Darren Flood was director in a firm which police described as “criminals in suits” who cold-called the elderly to persuade them to invest thousands in practically worthless materials.
The 40-year-old, who was previously married to the former Spice Girls star’s sister Louise Adams and is the father of her eight-year-old daughter, falsely promised big returns to his victims.
He was handed a 30-month jail sentence at Kingston Crown Court on Friday.
The Beckham name was mentioned to some potential investors to make the scheme seem legitimate, although Flood’s barrister argued he had not personally sought to capitalise on the family link.
The group targeted vulnerable people, including an 83-year-old woman who lost her life savings, phoning them from rented offices in London’s Canary Wharf.
The scammers pressured their victims to invest money into buying rare earth elements, metals and oxides which are used in products such as mobile phones and computers, which police said may as well have been flour.
While Surrey Police said the force is aware of 24 victims who invested more than £800,000, the true scale of the crimes is believed to be much larger, with up to 30 more victims, who officers believe did not wish to come forward due to embarrassment at having been fooled.
Flood was responsible for marketing The Commodities Link (TCL), police said, as it claimed to be a “truly global brand” made up of commodities brokers with high value offices.
Detective Inspector Matt Durkin, who led the investigation, said: “This is a criminal gang who, dressed in suits, used big, long complicated words and flashy brochures but, fundamentally, they are just criminals.”
Deputy circuit judge Michael Carroll, sentencing, said the investment scheme Flood was involved in was “fraudulent from the outset”.
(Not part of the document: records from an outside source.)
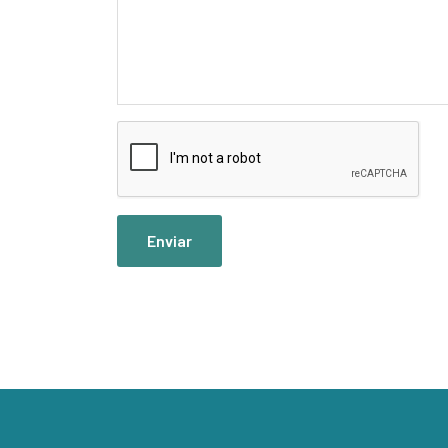
Enviar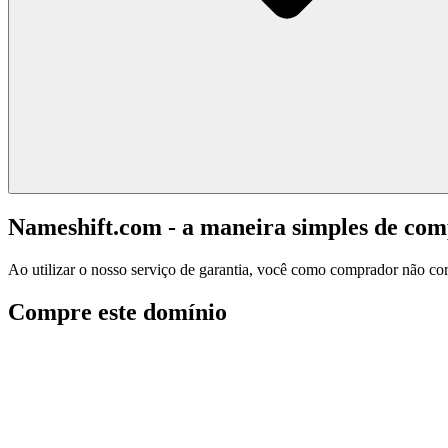
Nameshift.com - a maneira simples de co
Ao utilizar o nosso serviço de garantia, você como comprador não corr
Compre este domínio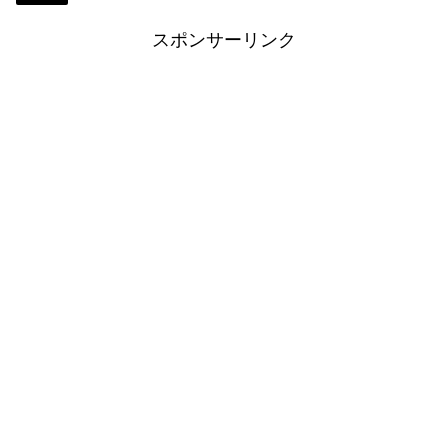
スポンサーリンク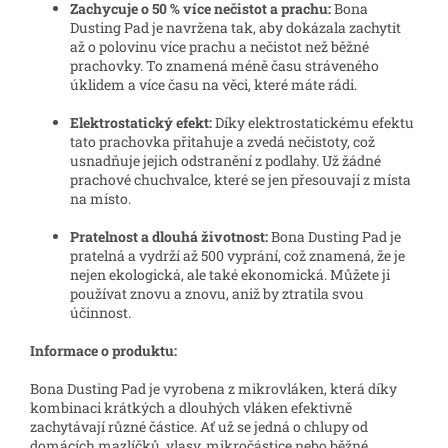
Zachycuje o 50 % více nečistot a prachu:
Bona
Dusting Pad je navržena tak, aby dokázala zachytit
až o polovinu více prachu a nečistot než běžné
prachovky. To znamená méně času stráveného
úklidem a více času na věci, které máte rádi.
Elektrostatický efekt:
Díky elektrostatickému efektu
tato prachovka přitahuje a zvedá nečistoty, což
usnadňuje jejich odstranění z podlahy. Už žádné
prachové chuchvalce, které se jen přesouvají z místa
na místo.
Pratelnost a dlouhá životnost:
Bona Dusting Pad je
pratelná a vydrží až 500 vyprání, což znamená, že je
nejen ekologická, ale také ekonomická. Můžete ji
používat znovu a znovu, aniž by ztratila svou
účinnost.
Informace o produktu:
Bona Dusting Pad je vyrobena z mikrovláken, která díky
kombinaci krátkých a dlouhých vláken efektivně
zachytávají různé částice. Ať už se jedná o chlupy od
domácích mazlíčků, vlasy, mikročástice nebo běžné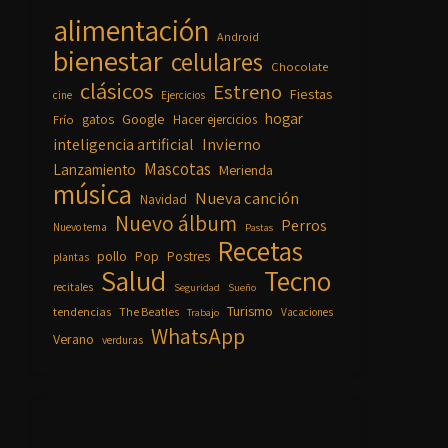
alimentación
Android
bienestar
celulares
Chocolate
clásicos
Estreno
Fiestas
cine
Ejercicios
hogar
Google
gatos
Frío
Hacer ejercicios
inteligencia artificial
Invierno
Mascotas
Lanzamiento
Merienda
música
Nueva canción
Navidad
Nuevo álbum
Perros
Nuevo tema
Pastas
Recetas
pollo
Pop
Postres
plantas
Salud
Tecno
recitales
Seguridad
Sueño
Turismo
tendencias
The Beatles
Vacaciones
Trabajo
WhatsApp
Verano
verduras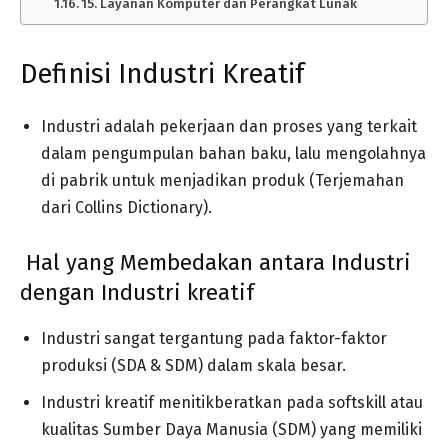
15. Layanan Komputer dan Perangkat Lunak
Definisi Industri Kreatif
Industri adalah pekerjaan dan proses yang terkait
dalam pengumpulan bahan baku, lalu mengolahnya
di pabrik untuk menjadikan produk (Terjemahan
dari Collins Dictionary).
Hal yang Membedakan antara Industri
dengan Industri kreatif
Industri sangat tergantung pada faktor-faktor
produksi (SDA & SDM) dalam skala besar.
Industri kreatif menitikberatkan pada softskill atau
kualitas Sumber Daya Manusia (SDM) yang memiliki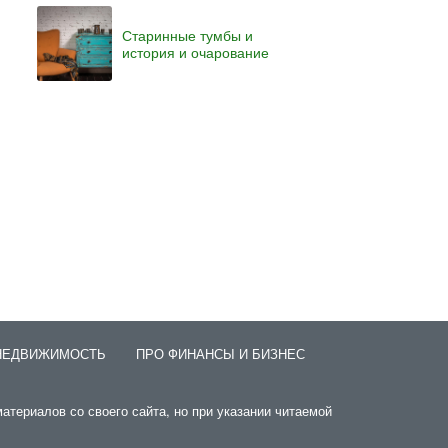
Старинные тумбы и
история и очарование
НЕДВИЖИМОСТЬ
ПРО ФИНАНСЫ И БИЗНЕС
атериалов со своего сайта, но при указании читаемой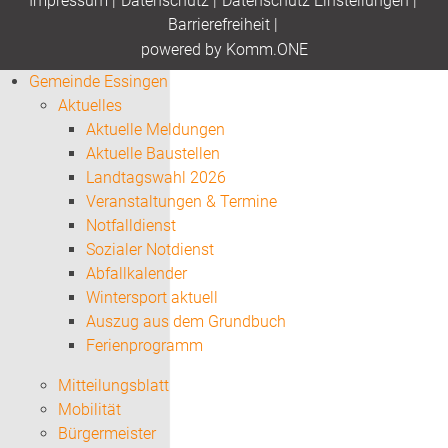
Impressum
|
Datenschutz
|
Datenschutz Einstellungen
|
Barrierefreiheit
|
p
owered by
Komm.ONE
Gemeinde Essingen
Aktuelles
Aktuelle Meldungen
Aktuelle Baustellen
Landtagswahl 2026
Veranstaltungen & Termine
Notfalldienst
Sozialer Notdienst
Abfallkalender
Wintersport aktuell
Auszug aus dem Grundbuch
Ferienprogramm
Mitteilungsblatt
Mobilität
Bürgermeister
Flood, of Ware Road in Hertford, who owned almost a quarter of The Commodities Link (TCL), was part of the business alongside his half-brother Jonathan Docker and their cousin Gennaro Fiorentino.
Accountant Mark Whitehead, office manager Vikki King, manager Stephen Todd and salesman Paul Muldoon were also sentenced on Friday for their parts in the scam.
They had denied conspiracy to commit fraud by false representation but were convicted by a jury in November last year.
There is no suggestion the Beckhams knew anything about the TCL fraud or about any use of the Beckham name.